Kupang, Mediatihar.com – Pemerintah Kabupaten Kupang kembali menunjukkan komitmennya dalam menyejahterakan warganya dengan menyerahkan kunci rumah dan sertifikat tahap II kepada 403 warga eks pejuang Timor Timur. Acara penyerahan berlangsung di Desa Oebola Dalam, Kecamatan Fatuleu, pada Senin (20/10/2025) sore.
Acara tersebut dihadiri langsung oleh Bupati Kupang, Yosef Lede, bersama dengan Kepala Kejaksaan Tinggi (Kajati) NTT, Zet Tadung Allo, Kepala Kantor Wilayah Kementerian Hukum dan HAM NTT, Silvester Sili Laba, serta Kepala Badan Pertanahan Nasional (BPN) Kabupaten Kupang, Wawas Setiawan.
Dalam sambutannya, Bupati Yosef Lede menyatakan bahwa penyerahan rumah layak huni ini akan dilakukan secara bertahap. Pemerintah Kabupaten Kupang menargetkan hingga akhir Desember 2025, seluruh 2.100 rumah dapat diserahkan kepada penerima manfaat.
“Rumah ini adalah jawaban atas solusi hunian yang layak dan nyaman bagi penghuni.
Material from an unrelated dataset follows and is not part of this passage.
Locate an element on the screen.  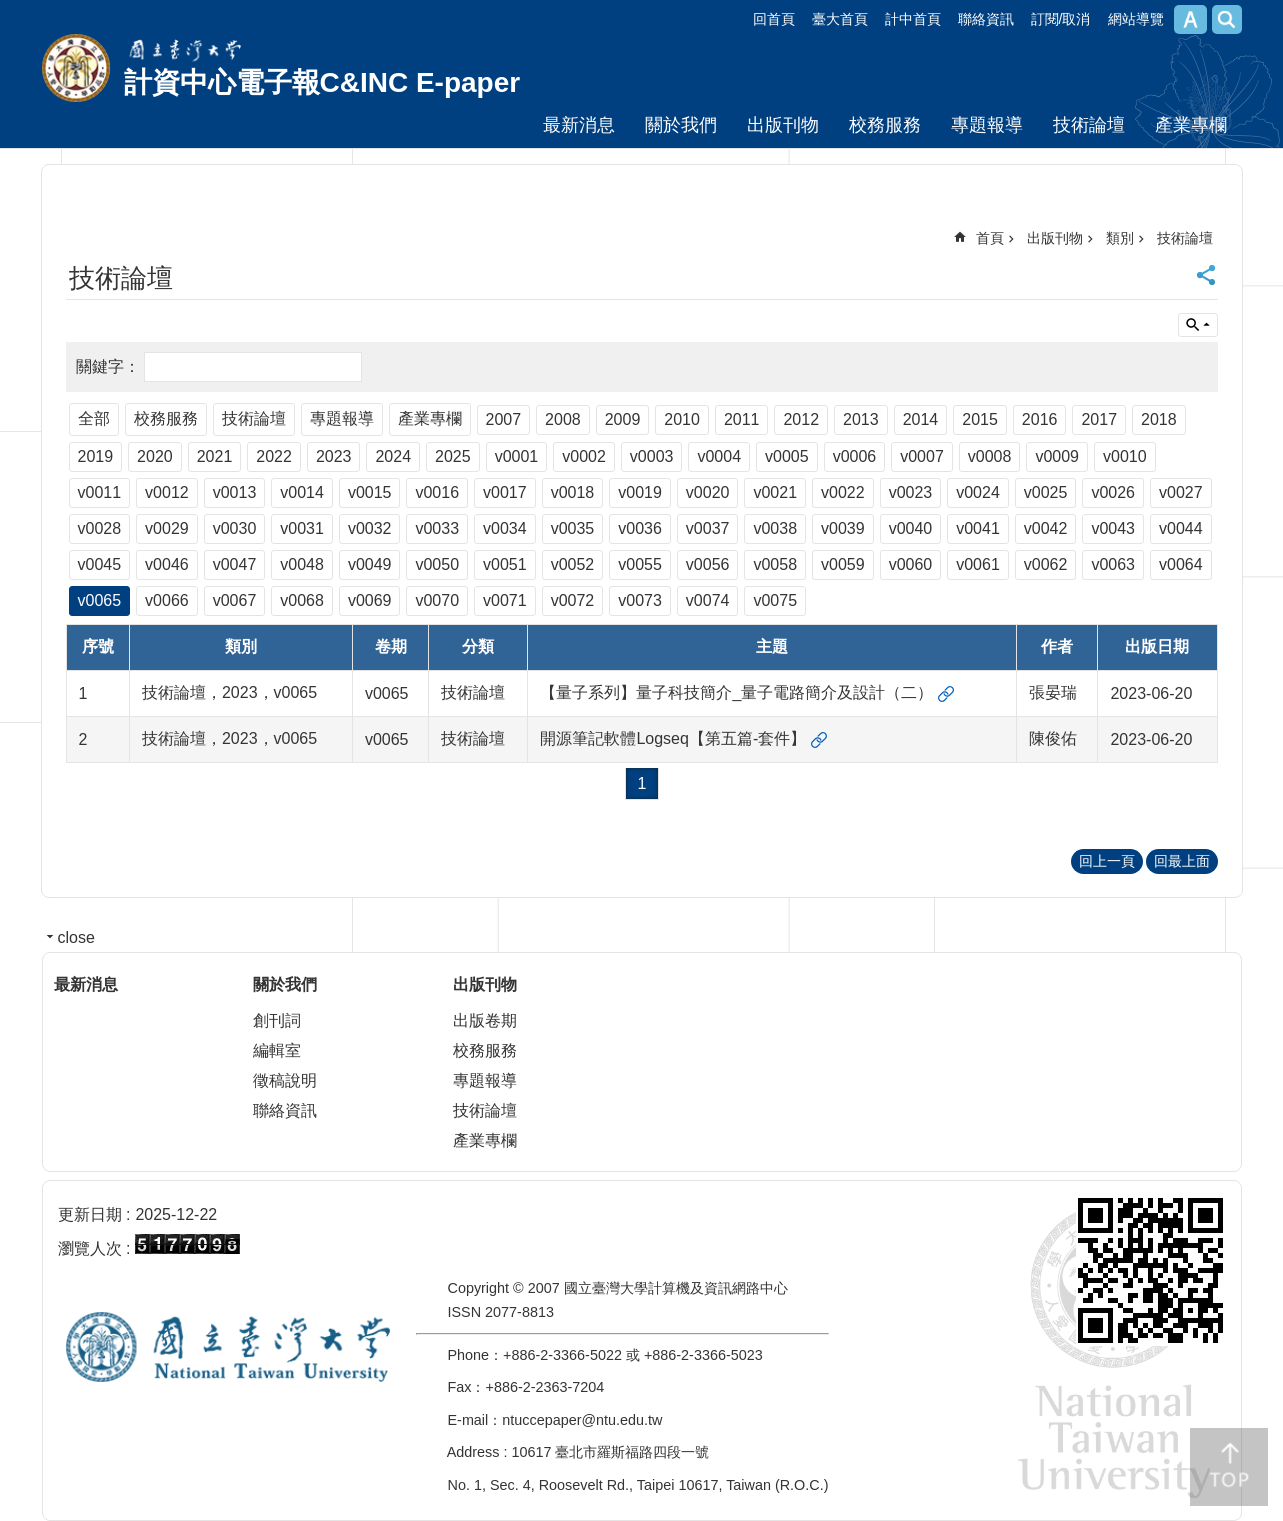
v0056 is located at coordinates (708, 564).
Pemerintah Kabupaten Kupang akan terus berkoordinasi agar penyerahan rumah ini benar-benar layak huni,” ujar Yosef Lede.
Bupati juga menekankan pentingnya memastikan semua fasilitas pendukung, seperti layanan air bersih, berfungsi dengan baik dan tidak menimbulkan masalah di kemudian hari. Ia juga berencana mengusulkan kepada Pemerintah Pusat untuk membantu menyediakan fasilitas penunjang lainnya, seperti sekolah, fasilitas kesehatan, tempat pemakaman umum, dan tempat sampah, guna memangkas jarak pelayanan bagi warga.
Yosef Lede juga menyampaikan terima kasih dan apresiasi kepada Kajati NTT beserta jajaran atas pendampingan yang terus-menerus dalam pembangunan rumah layak huni ini. Ucapan terima kasih juga ia sampaikan kepada BPN Kabupaten Kupang atas pengurusan sertifikat yang telah diselesaikan.
Sementara itu, Kajati NTT, Zet Tadung Allo, mengungkapkan kebanggaannya atas partisipasi pemerintah dalam menyukseskan pembangunan rumah layak huni bagi warga eks Timor Timur. Ia menegaskan bahwa negara memiliki kewajiban untuk menjaga kehidupan para penerima manfaat yang telah berkorban secara ideologi untuk memilih NKRI.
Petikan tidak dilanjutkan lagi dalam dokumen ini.